Not a worry, not a care,
With the yo-yo you've quite a flare,
It's "Heleena Goldeena" doing the Shooting Star,
Best Wishes, Good Luck, may you rocket far!

Thus reads the inscription, fondly penned by her cousin Lois, in Helane Goldstein's P.S. 86 autograph book. It recalls a curious obsession: during the early '50s, while her girl friends in the Bronx were playing with Betsy Wetsy dolls, young Helane was "Rocking the Baby" with her genuine Duncan Yo-Yo. In fact, so diligent was she at practicing that she won several yo-yo contests in front of her neighborhood candy store. A traveling Duncan "Yo-Yo Man"—organizer of the contests, yo-yo virtuoso and Helane's girlhood idol—duly awarded her a junior instructor patch. It was her responsibility, he said, to teach kids, to "Walk-the-Dog," "Skin-the-Cat," and perform "the Creeper" in his absence.

And so she did. Maintaining her "flare" beyond all reasonable expectations, Helane grew up and became a Berkeley, Calif. schoolteacher famous for her spectacular classroom yoyo confiscations. "I'd take 'em away and do 10 or 12 tricks," she says. In 1976, after spotting the want ad of her dreams in the San Francisco Chronicle ("Yo-Yo demonstrator wanted; must be adept at handling same"), she ran away from school to become one of the few female yo-yo pros in the country. "Now I give out the patches," she says. And after two years of research, she has produced the definitive yo-yo source book.

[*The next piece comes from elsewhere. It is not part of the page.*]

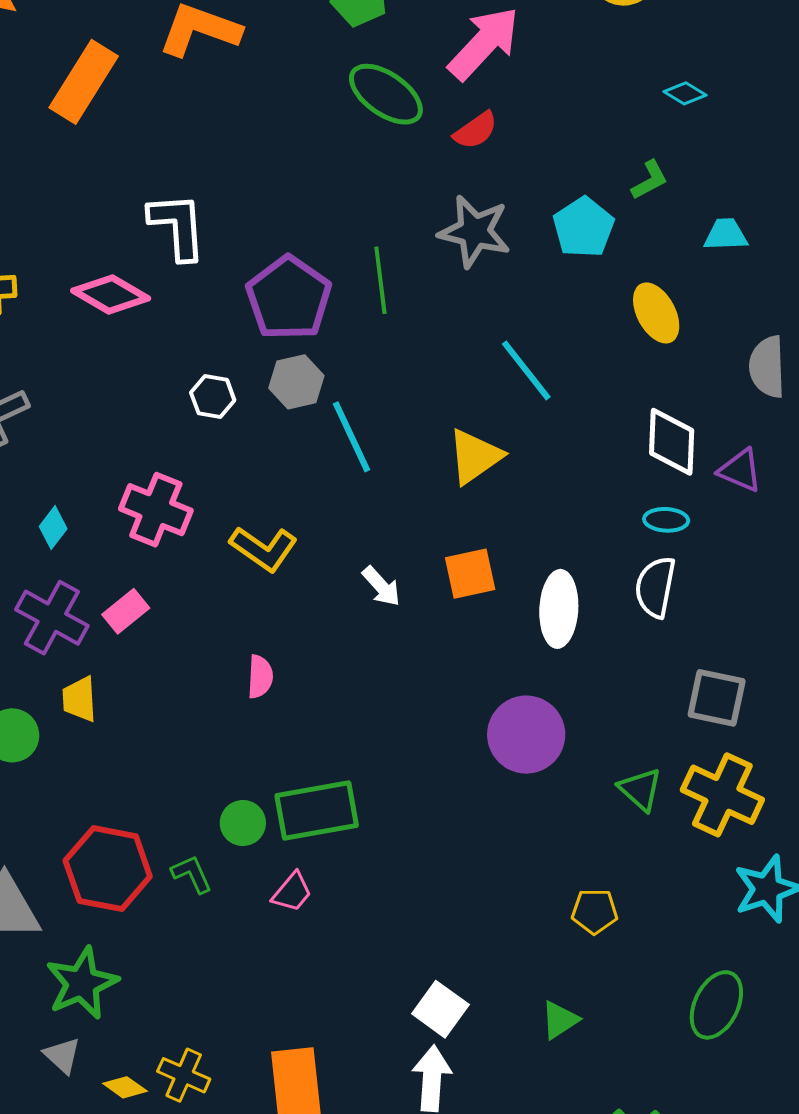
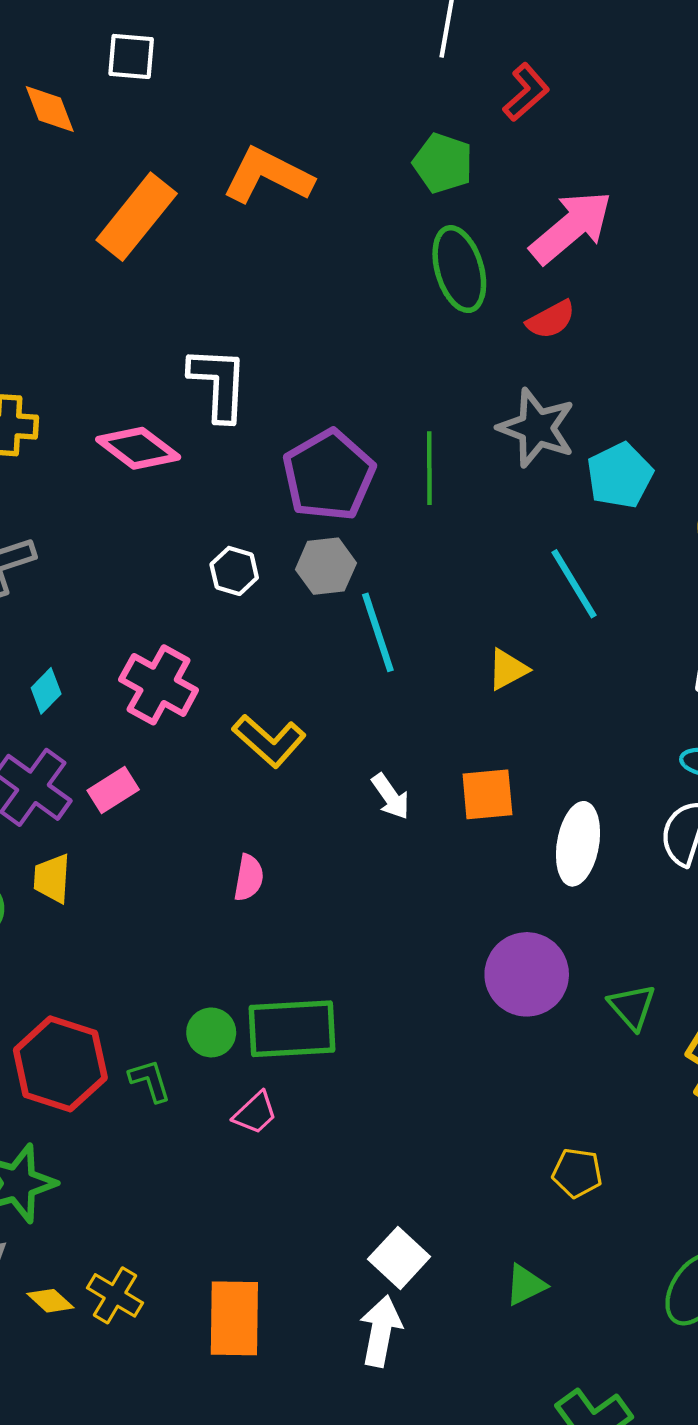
green ellipse: (386, 94) -> (459, 269), turned 32
cyan pentagon: (583, 227) -> (620, 475), moved
yellow triangle: (475, 456) -> (508, 669), size x0.7
green triangle: (640, 789) -> (632, 1007), moved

World On A String, by Helane Goldstein Zeiger (Contemporary Books, $5.95) is a compact collection of yo-yo history, technique and lore. The bulk of the book is instructional. Aspiring tricksters are started off with the humble "Sleeper" and then led through intermediate maneuvers—the "Three-Leaf-Clover," the "Elevator," and the "Guillotine"—to the exacting world of advanced-class yo-yo. Here Zeiger gives instructions on how to perform the legendary "Texas Star" and "Brain Twister" and the awesome "Two-Handed-Reach-For-The-Moon." There are, however, compensations for the klutzy.

Zeiger retells the story of how Donald F. Duncan, having patented the Yo-Yo trademark in 1928, hired a crew of Filipino "professionals" to popularize his product. In the '40s and '50s there were statewide competitions, big prizes, "Butterflies," "Imperials" and all the rest. But in 1965 an unexpected surge in yo-yo popularity caught the Duncan Company unprepared. Unable to fill its orders, Duncan was forced to sell its trademark to the highest bidder. Today Duncans are made by a company called Flambeau Plastics.

Not to worry. Zeiger reports that Flambeau has kept a number of Duncan professionals in its employ, some approaching 50 years of service. And Zeiger presents a tribute to them in her afterword. "There are a few yo-yo tricks I have purposely not included in this book," she writes. "Tricks such as 'Crazy Cradle,' 'Rock-the-Baby-on-the-Eiffel Tower,' 'Atomic Bomb,' and 'Chinese Puzzle' are still the secrets of the 'Yo-Yo Professionals.' When they perform these tricks, their hands are faster than the eye.

"To tell you how to do them would dispel the magic."